L’effet des appels de marge

Des corrections souvent accentuées par un phénomène connu sous le nom d’appels de marges. Il faut savoir qu’énormément d’épargnants, attirés par les progressions faramineuses des indices, n’hésitent pas non seulement à liquider leur épargne, voire leur or ( !) pour investir… mais en plus, pour maximiser leurs gains, ils empruntent le capital à investir auprès de leur courtier ou de leur banque. Un effet de levier très positif… quand le marché monte.

Mais quand il se grippe, les prêteurs, affolés par l’ampleur des pertes potentielles et de l’exposition de leurs clients, veulent récupérer leurs créances de manière sonnante et trébuchante. C’est donc l’appel de marge. Effet baissier décuplé sur le marché, car beaucoup de clients sont obligés de vendre leurs actions dans de mauvaises conditions pour rembourser leur capital et ne pas trop perdre.

Quand l’Etat a peur de perdre des plumes

Les chinois goûtent ainsi la potion amère des produits agressifs à effet de levier, devenus communs sur les marchés occidentaux. Risqués et parfois dangereux. Mais ce phénomène est amplifié à l’ensemble d’un marché au poids considérable.

Or, si on met de côté les particuliers et les investisseurs étrangers, au nombre encore restreints, le principal investisseur sur le marché actions chinois en termes de capitalisation boursière, et de loin, n’est autre que la République Populaire elle-même, via ses véhicules d’investissements !

Nouvelles mesures de soutien

D’où la volonté du gouvernement de tout faire pour que le marché tienne, même au prix d’une forte volatilité. Plusieurs trains de mesures d’assouplissement ont été prises dernièrement, notamment une nouvelle baisse des taux directeurs de la Banque Centrale du pays, la 4ème depuis novembre dernier, ainsi que l’étude de nouvelles mesures, comme l’ouverture au marché boursier des fonds de retraite chinois !
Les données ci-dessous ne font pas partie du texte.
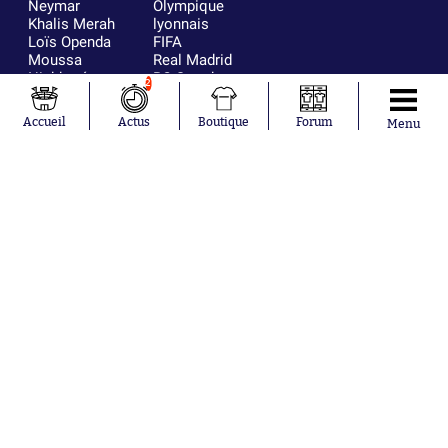
Neymar
Olympique
Khalis Merah
lyonnais
Loïs Openda
FIFA
Moussa
Real Madrid
Niakhaté
RC Strasbourg
2
Nicolás
AC Milan
Tagliafico
France
Accueil
Actus
Boutique
Forum
Menu
Pavel Šulc
RC Lens
Josh Maja
Gauthier Hein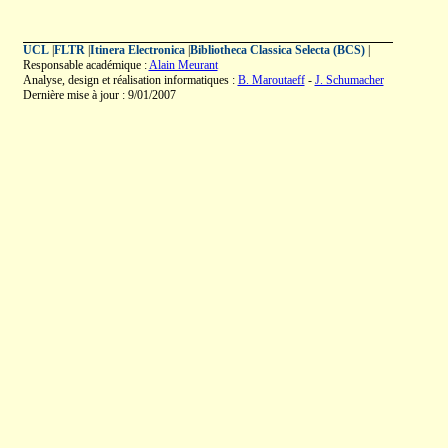
UCL
|
FLTR
|
Itinera Electronica
|
Bibliotheca Classica Selecta (BCS)
|
Responsable académique :
Alain Meurant
Analyse, design et réalisation informatiques :
B. Maroutaeff
-
J. Schumacher
Dernière mise à jour : 9/01/2007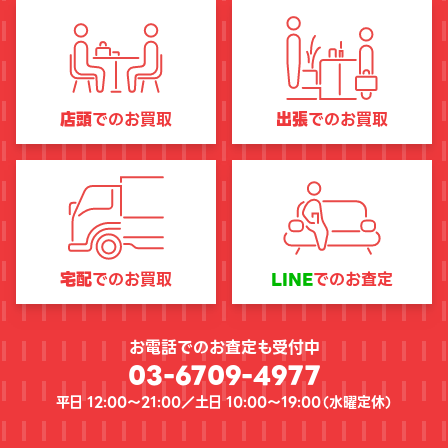
店頭
でのお買取
出張
でのお買取
宅配
でのお買取
LINE
でのお査定
お電話でのお査定も受付中
03-6709-4977
平日 12:00〜21:00／土日 10:00〜19:00（
水曜定休
）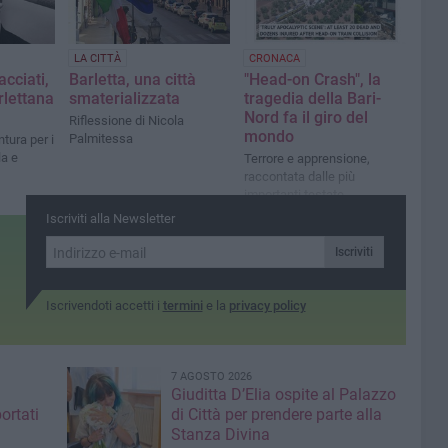
LA CITTÀ
CRONACA
acciati,
Barletta, una città
"Head-on Crash", la
arlettana
smaterializzata
tragedia della Bari-
Nord fa il giro del
Riflessione di Nicola
mondo
Palmitessa
tura per i
la e
Terrore e apprensione,
raccontata dalle più
importanti testate
internazionali
Iscriviti alla Newsletter
Iscriviti
Iscrivendoti accetti i
termini
e la
privacy policy
7 AGOSTO 2026
Giuditta D’Elia ospite al Palazzo
ortati
di Città per prendere parte alla
Stanza Divina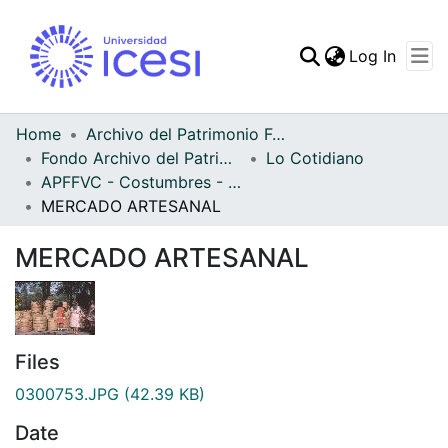
(curren
Log In
Communities & Collec
All of DSpace
Home
Archivo del Patrimonio Fotográfico y Fílmico del Valle del Cauca
Fondo Archivo del Patrimonio Fotográfico y Fílmico del Valle del Cauca
Lo Cotidiano
Statistics
APFFVC - Costumbres - Patrimonial
MERCADO ARTESANAL
MERCADO ARTESANAL
Files
0300753.JPG
(42.39 KB)
Date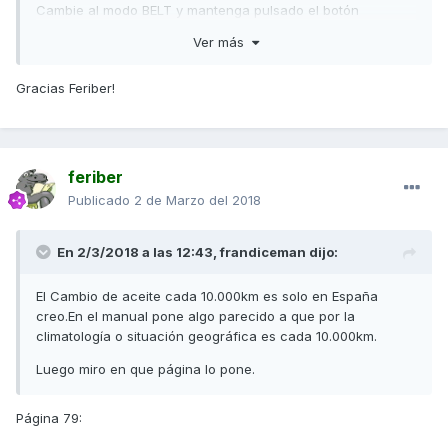
Cambie al modo BELT y mantenga pulsado el botón
“O” durante 2 segundos para apagar el testigo y
Ver más
reiniciar el contador.
• El testigo de cambio de correa (símbolo SERVICE)
Gracias Feriber!
se ilumina cuando se recorran 20.000 km.
Cambie al modo BELT y mantenga pulsado el botón
“O” durante 2 segundos para apagar el testigo y
reiniciar la indicación.
feriber
Publicado
2 de Marzo del 2018
En 2/3/2018 a las 12:43,
frandiceman
dijo:
El Cambio de aceite cada 10.000km es solo en España
creo.En el manual pone algo parecido a que por la
climatología o situación geográfica es cada 10.000km.
Luego miro en que página lo pone.
Página 79: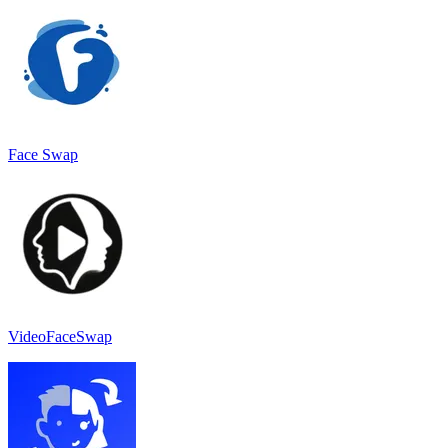
Face Swap
VideoFaceSwap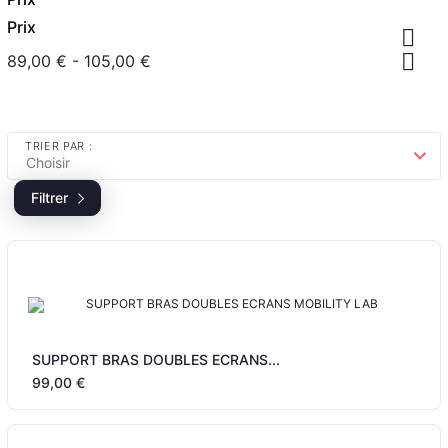
Prix


89,00 € - 105,00 €
TRIER PAR :
Choisir
Filtrer
SUPPORT BRAS DOUBLES ECRANS...
99,00 €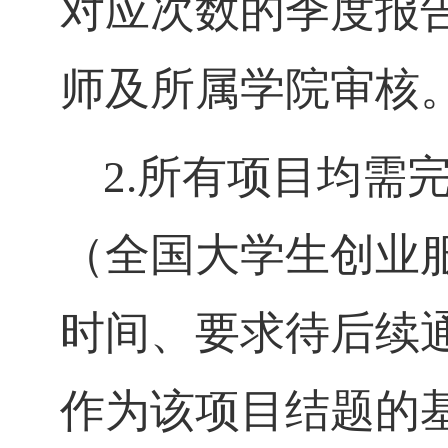
对应次数的季度报
师及所属学院审核
2.所有项目均需
（全国大学生创业服务网h
时间、要求待后续
作为该项目结题的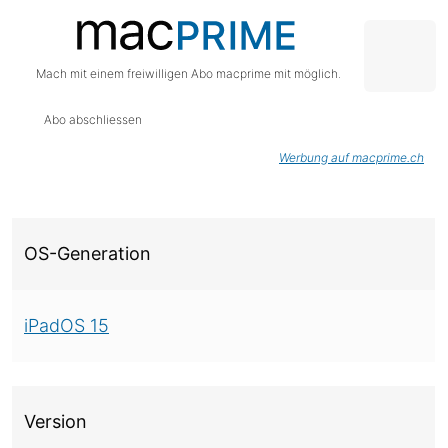
Mach mit einem freiwilligen Abo macprime mit möglich.
Abo abschliessen
Werbung auf macprime.ch
Über diese Version
OS-Generation
iPadOS 15
Version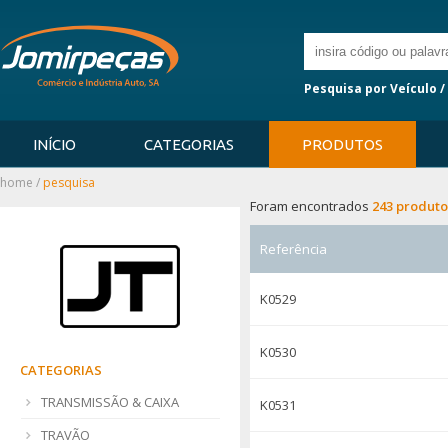
Pesquisa por Veículo /
INÍCIO
CATEGORIAS
PRODUTOS
home
/
pesquisa
Foram encontrados
243 produto
Referência
K0529
K0530
CATEGORIAS
TRANSMISSÃO & CAIXA
K0531
TRAVÃO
Une tentative effrénée pour consolider un marché actions que le gouvernement a voulu ouvrir au plus grand nombre, mais qu’il a bien du mal à stabiliser désormais. A tel point que les observateurs craignent qu’ils soit bâti sur des fondations trop instables, le condamnant à devenir un jouet spéculatif hautement risqué, ponctué de formations et d’explosions de bulles spéculatives en série.